The Thing About NetApp HCI Is …

Disclaimer: I recently attended VMworld 2017 – US.  My flights were paid for by ActualTech Media, VMware provided me with a free pass to the conference and various bits of swag, and Tech Field Day picked up my hotel costs. There is no requirement for me to blog about any of the content presented and I am not compensated in any way for my time at the event.  Some materials presented were discussed under NDA and don’t form part of my blog posts, but could influence future discussions.

You can view the video of NetApp‘s presentation here, and download a copy of my rough notes from here.

 

What’s In A Name?

There’s been some amount of debate about whether NetApp’s HCI offering is really HCI or CI. I’m not going to pick sides in this argument. I appreciate that words mean things and definitions are important, but I’d like to focus more on what NetApp’s offering delivers, rather than whether someone in Tech Marketing made the right decision to call this HCI. Let’s just say they’re closer to HCI than WD is to cloud.

 

Ye Olde Architectures (The HCI Tax)

NetApp spent some time talking about the “HCI Tax” – the overhead of providing various data services with first generation HCI appliances. Gabe touched on the impact of running various iterations of controller VMs, along with the increased memory requirements for services such as deduplication, erasure coding, compression, and encryption. The model for first generation HCI is simple – grow your storage and compute in lockstep as your performance requirements increase. The great thing with this approach is that you can start small and grow your environment as required. The problem with this approach is that you may only need to grow your storage, or you may only need to grow your compute requirement, but not necessarily both. Granted, a number of HCI vendors now offer storage-only nodes to accommodate this requirement, but NetApp don’t think the approach is as polished as it could be. The requirement to add compute as you add storage can also have a financial impact in terms of the money you’ll spend in licensing for CPUs. Whilst one size fits all has its benefits for linear workloads, this approach still has some problems.

 

The New Style?

NetApp suggest that their solution offers the ability to “scale on your terms”. With this you can

  • Optimise and protect existing investments;
  • Scale storage and compute together or independently; and
  • Eliminate the “HCI Tax”.

Note that only the storage nodes have disks, the compute nodes get blanks. The disks are on the front of the unit and the nodes are stateless. You can’t have different tiers of storage nodes as it’s all one cluster. It’s also BYO switch for connectivity, supporting 10/25Gbps. In terms of scalability, from a storage perspective you can scale as much as SolidFire can nowadays (around 100 nodes), and your compute nodes are limited by vSphere’s maximum configuration.

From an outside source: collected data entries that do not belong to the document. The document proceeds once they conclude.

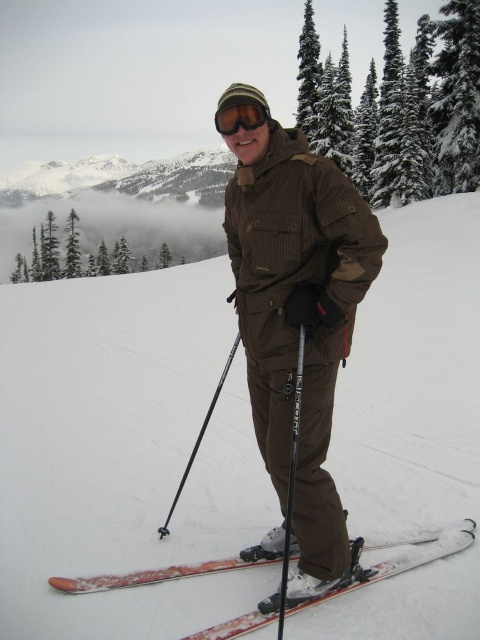 Question: Considering the real-world distances, which object is closest to the silver metallic ski pole at center?

Choices:
 (A) brown corduroy jacket at center
 (B) black matte ski pole at center

Answer: (A)

Question: Which point is farther to the camera?

Choices:
 (A) (295, 394)
 (B) (313, 508)
 (C) (81, 486)

Answer: (C)

Question: Which point is closer to the camera?

Choices:
 (A) black matte ski pole at center
 (B) brown corduroy jacket at center
 (C) matte black goggles at center
 (D) orange metallic skis at lower center

Answer: (D)

Question: Can you confirm if brown corduroy jacket at center is positioned to the right of black matte ski pole at center?

Choices:
 (A) yes
 (B) no

Answer: (A)

Question: Does brown corduroy jacket at center have a lesser width compared to black matte ski pole at center?

Choices:
 (A) yes
 (B) no

Answer: (B)

Question: From the image, what is the correct spatial relationship of brown corduroy jacket at center in relation to matte black goggles at center?

Choices:
 (A) above
 (B) below

Answer: (B) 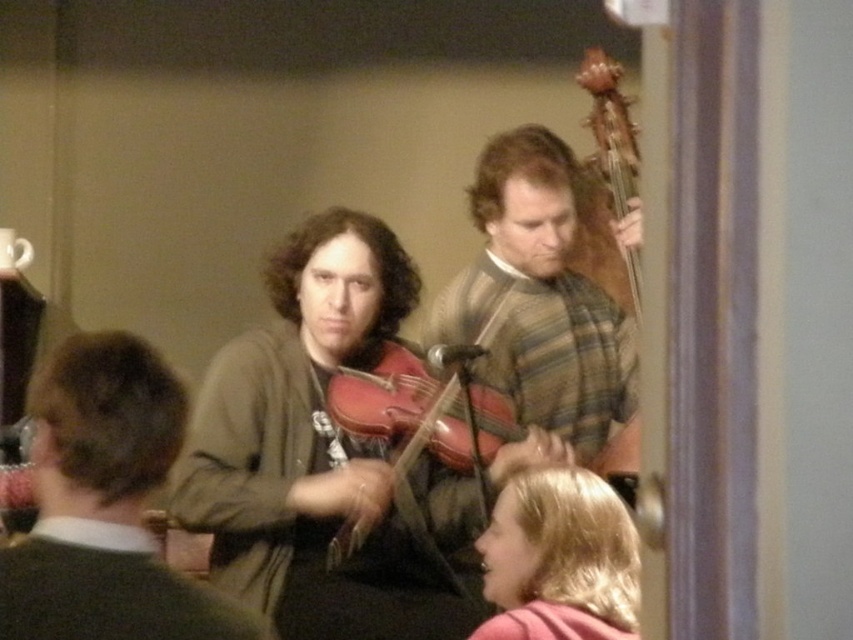 Question: Can you confirm if blonde hair at lower right is positioned to the left of matte wood violin at center?

Choices:
 (A) no
 (B) yes

Answer: (A)

Question: Among these points, which one is farthest from the camera?

Choices:
 (A) (524, 262)
 (B) (346, 410)
 (C) (531, 605)

Answer: (A)

Question: Does matte brown violin at center lie behind matte wood violin at center?

Choices:
 (A) no
 (B) yes

Answer: (A)

Question: Estimate the real-world distances between objects in this image. Which object is closer to the matte brown violin at center?

Choices:
 (A) matte wood violin at center
 (B) striped wool sweater at center

Answer: (A)

Question: Which object is closer to the camera taking this photo?

Choices:
 (A) striped wool sweater at center
 (B) blonde hair at lower right
 (C) matte wood violin at center
 (D) matte brown violin at center

Answer: (D)

Question: Is matte brown violin at center above matte wood violin at center?

Choices:
 (A) no
 (B) yes

Answer: (B) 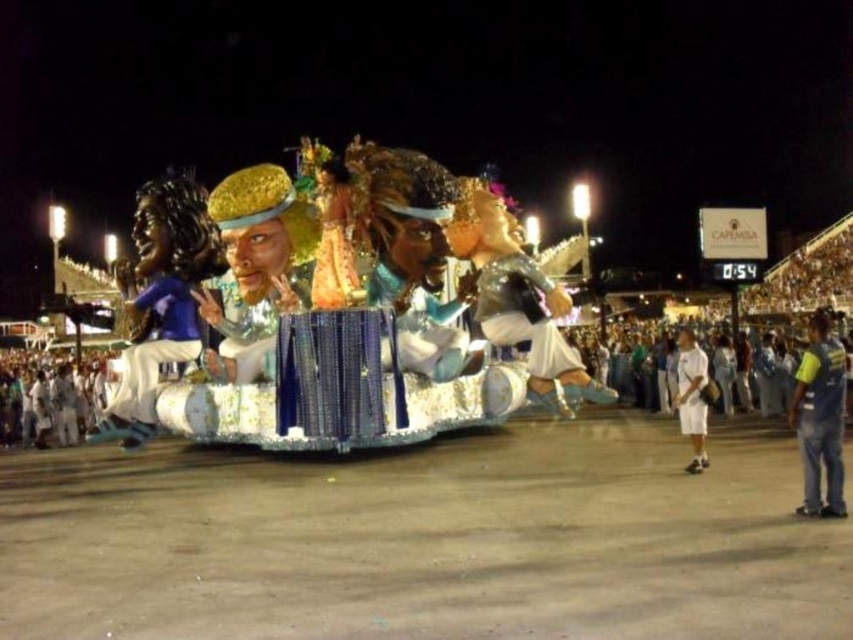 This screenshot has width=853, height=640. Describe the element at coordinates (820, 417) in the screenshot. I see `blue jeans at lower right` at that location.

Find the location of a particular element. This screenshot has height=640, width=853. blue jeans at lower right is located at coordinates click(820, 417).

Can you confirm if shiny silver costume at center is wider than matte blue fabric at left?

In fact, shiny silver costume at center might be narrower than matte blue fabric at left.

The image size is (853, 640). Identify the location of shiny silver costume at center. (521, 314).

Describe the element at coordinates (521, 314) in the screenshot. I see `shiny silver costume at center` at that location.

Locate an element on the screen. This screenshot has height=640, width=853. shiny silver costume at center is located at coordinates (521, 314).

Who is lower down, shiny blue fabric at center or matte blue fabric at left?

matte blue fabric at left is below.

Does shiny blue fabric at center appear under matte blue fabric at left?

Actually, shiny blue fabric at center is above matte blue fabric at left.

Which is in front, point (461, 276) or point (190, 298)?

Positioned in front is point (190, 298).

Locate an element on the screen. shiny blue fabric at center is located at coordinates (425, 323).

There are “T-shirt sizes” for implementation, and you can start small with as little as two blocks (2 compute nodes and 4 storage nodes). I don’t believe you mix t-shirt sizes in the same cluster. Makes sense if you think about it for more than a second.

 

Thoughts

Converged and hyper-converged are different things, and I think this post from Nick Howell (in the context of Cohesity as HCI) sums up the differences nicely. However, what was interesting for me during this presentation wasn’t whether or not this qualifies as HCI or not. Rather, it was about NetApp building on the strengths of SolidFire’s storage offering (guaranteed performance with QoS and good scale) coupled with storage / compute independence to provide customers with a solution that seems to tick a lot of boxes for the discerning punter.

Unless you’ve been living under a rock for the last few years, you’ll know that NetApp are quite a different beast to the company first founded 25 years ago. The great thing about them (and the other major vendors) entering the already crowded HCI market is that they offer choices that extend beyond the HCI play. For the next few years at least, there are going to be workloads that just may not go so well with HCI. If you’re already a fan of NetApp, chances are they’ll have an alternative solution that will allow you to leverage their capability and still get the outcome you need. Gabe made the excellent point that “[y]ou can’t go from traditional to cloud overnight, you need to evaluate your apps to see where they fit”. This is exactly the same with HCI. I’m looking forward to see how they go against the more established HCI vendors in the marketplace, and whether the market responds positively to some of the approaches they’ve taken with the solution.